You can say that again.
http://thoughtsofasj.blogspot.com/2012/05/why-dont-jews-ever-talk-about-satan.html
SJ-
I suggest you read the writings of Rav Eliezer Berkowitz. It might change your mind.
The few postings on the Morethedoxy site that actually get significant comments are the ones that the anti YCT/Riverdale crowd post and disprove the politically correct lefties. I have found that the host Rabbis (and Rabba) retreat when confronted with their intellectual dishonesty.
Moreover, one of them actually had the audacity to come out with a "chiddush" suggesting that Avraham failed the test of the Akeida, and another defended this chiddush and none of the others expressed any opposition to it.
So they want to reject halacha although they would not admit to that, and they slander the avos.
By the way, I know plenty of orthodox women that are very, very happy being in communities where the women don't hold the Torah, don't have megilla readings, don't lead in the Hamotzei and other secular, egalitarian, liberal ideas the left comes up with.
Oh, and not only that but they are Doctors and Lawyers and teachers and very fulfilled at home and in the Shul.
Perhaps the shuls of which Rabbi Farber speaks are failing to provide the women with proper spiritually uplifting opportunites having nothing to do with feminism.
Or perhaps the members of these shuls are too smitten with the secular world around us, and their Yiddishkeit is dare I say tainted.
I am not definitively saying this is so, but I would like to see some introspection from the left as to whether some of their issues have to do with something lacking in the Torah being taught in their communities and perhaps the Rabbis are not challenging their kehillas to grow. After all, none of us should ever be comfortable where we hold. We are either growing spiritually or falling.

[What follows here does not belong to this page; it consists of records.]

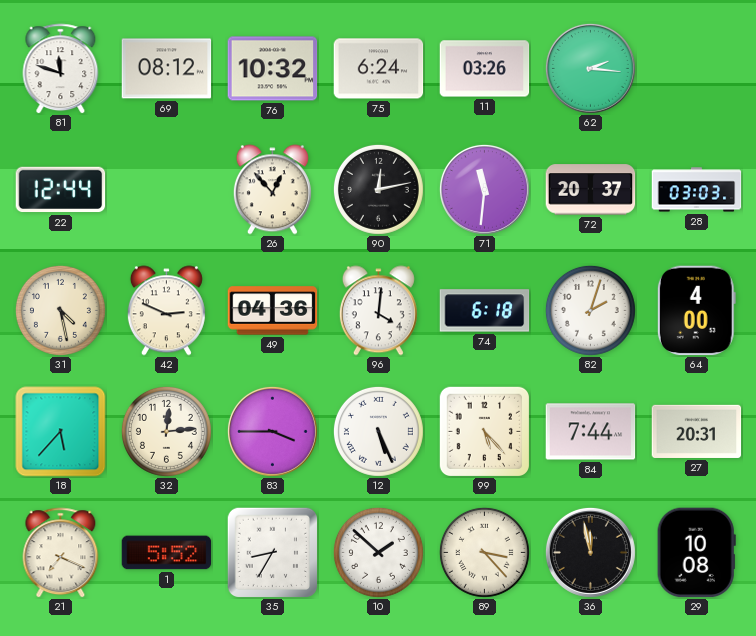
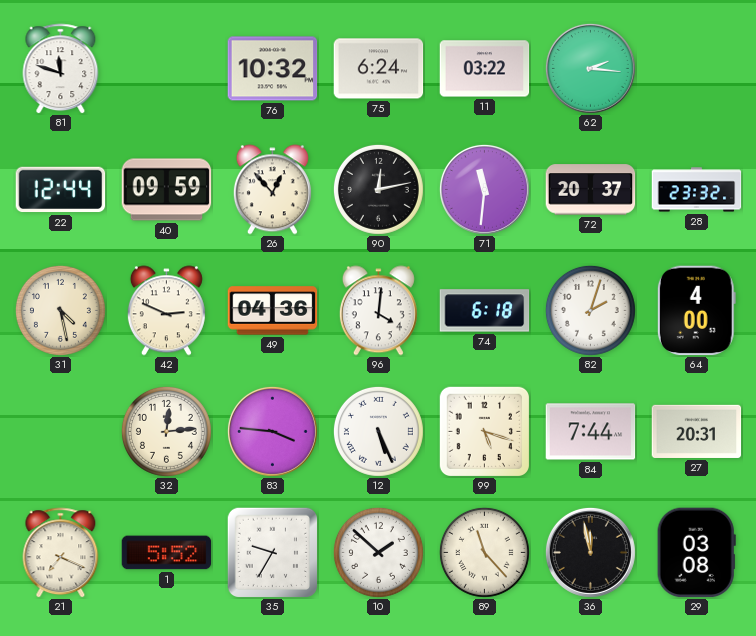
69: 08:12 -> none
11: 03:26 -> 03:22
40: none -> 09:59
28: 03:03 -> 23:32
18: 5:37 -> none
83: 3:45 -> 3:46
99: 5:23 -> 5:18
35: 8:35 -> 9:35
89: 3:23 -> 11:23
29: 10:08 -> 03:08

If your goal is simply to make everyone feel good, then halacha is secondary.
This is my comment in regards to a posting on Morethedoxy advocating by Rabbi Gelman (I think) of making it a requirement for couples to sign a pre-nuptial agreement before a Rabbi can participate in a marriage ceremony of that couple. I posted it two days ago but still do not see it:
So your movement is obsessed with trying to validate homosexual relationships but you advocate not to marry a Jewish man and Jewish woman without a prenup.
Your movement, via Rabbi Lopatin, comes uncomfortably close to giving a stamp of approval to Chelsea Clinton’s marriage to a Jew, but chas v’shalom we should marry a ben Torah and a bas Yisroel without a prenup.
If a couple wants to do a prenup, it’s fine by me. I do, however, believe this is another area where your movement demonstrates exceedingly misguided priorities.
You want to validate what God considers to be an abomination, the act of homosexuality, but want to invalidate the possibility of a heterosexual couple building a bayis ne’eman b’yisroel simply because they don’t sign a prenup.
The Open Orthodox movement seems to be more concerned with the secularist’s view of that which is right and wrong than it is with the teachings of the Torah.
I find that my Atheist boss is closer to your way of thinking than what I was taught by my Rebbeim at my Modern Orthodox Day Schools, and what I am taught by my Rav at my Orthodox Union affiliated Shul.